Un coup de pouce comportemental

Les auteurs de l’étude suédoise Monetary incentives increase COVID-19 vaccinations se félicitent que ces incitants conduisent à plus de vaccination. Mais si cette spirale incitative fonctionne, les dispositifs mis en place suscitent un débat éthique. Les citoyens ne sont pas influencés par des raisons médicales, mais pragmatiques et extrinsèques. Ils ont besoin d’un levier externe, de type « carotte », pour s’engager. C’est ce que l’on appelle le nudge (NDLR : « coup de pouce »). Cette manipulation inconsciente qui relève des sciences comportementales a pour but de provoquer des comportements ciblés.

Beaucoup utilisée depuis le début de la crise sanitaire, la technique a été popularisée en 2008 par deux économistes américains, Cass Sunstein et Richard Thaler (lauréat du prix Nobel d’économie en 2017). Leur pensée s’inscrit dans la mouvance du paternalisme libertarien. Le principe consiste, à partir d’une connaissance fine des mécanismes de choix, parfois irrationnels des individus, pour les mener à faire d’autres choix. Aujourd’hui, le nudge étend son influence sur la façon de concevoir de nombreuses politiques publiques. La norme sociale se base sur une pression cognitive.

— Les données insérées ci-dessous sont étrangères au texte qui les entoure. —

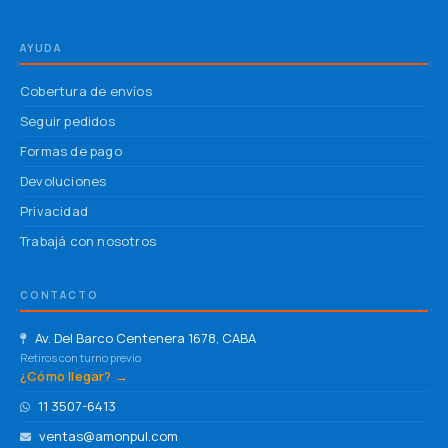
AYUDA
Cobertura de envíos
Seguir pedidos
Formas de pago
Devoluciones
Privacidad
Trabajá con nosotros
CONTACTO
Av. Del Barco Centenera 1678, CABA
Retiros con turno previo
¿Cómo llegar? →
11 3507-6413
ventas@amonpul.com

Une pilule douce « nudgée »

Le Covid-19 est incontestablement nudgeable. L’exécutif utilise la méthode pour favoriser l’adhésion et faire passer la pilule des mesures sanitaires. La gestion de la crise est pilotée. Des cercles au sol apposés sur les quais pour inviter à la distanciation physique ou des élus qui se font vacciner en direct sur grand écran sont des nudge pour inciter le citoyen à agir. Le vocabulaire utilisé par la plupart des gouvernements dans leur communication anti-covid (guerre, première ligne, troisième vague, couvre-feux, masques grand public, gestes barrières ) est aussi un nudge. Enfin, les campagnes publicitaires mettant en scène des petits-enfants se précipitant dans les bras de leur grand-mère vaccinée sont typiquement « nudgées ». Elles suggèrent au citoyen que « cela ira mieux demain » en illustrant les conséquences bienfaisantes de son geste.

Et la liberté vaccinale ?

Si l’on peut trouver l’invitation à la vaccination préférable à une forme d’extorsion du consentement par le biais de logiques punitives aujourd’hui exercées sur des personnes non vaccinées (suspension professionnelle, limitation de la liberté de circuler ou d’accéder à certains lieux, etc. ), dans un cas comme dans l’autre, il est légitime de penser que l’incitation financière, sociale ou morale à un tel acte, soit pour des raisons autres que médicales ne relève plus, à proprement parler, de la médecine. A fortiori, lorsque les objectifs fixés à travers les « nudges sanitaires » sont doublés de contraintes réelles, telles que des amendes. Dans quelle mesure une technique qui repose sur une économie suggestive, massive, répétitive, voire coercitive, respecte-t-elle encore le libre arbitre en matière de soins de santé et la liberté vaccinale ? A ce stade, il n’est peut-être pas inutile de rappeler, qu’actuellement, en Belgique, seule la vaccination contre la poliomyélite est légalement obligatoire.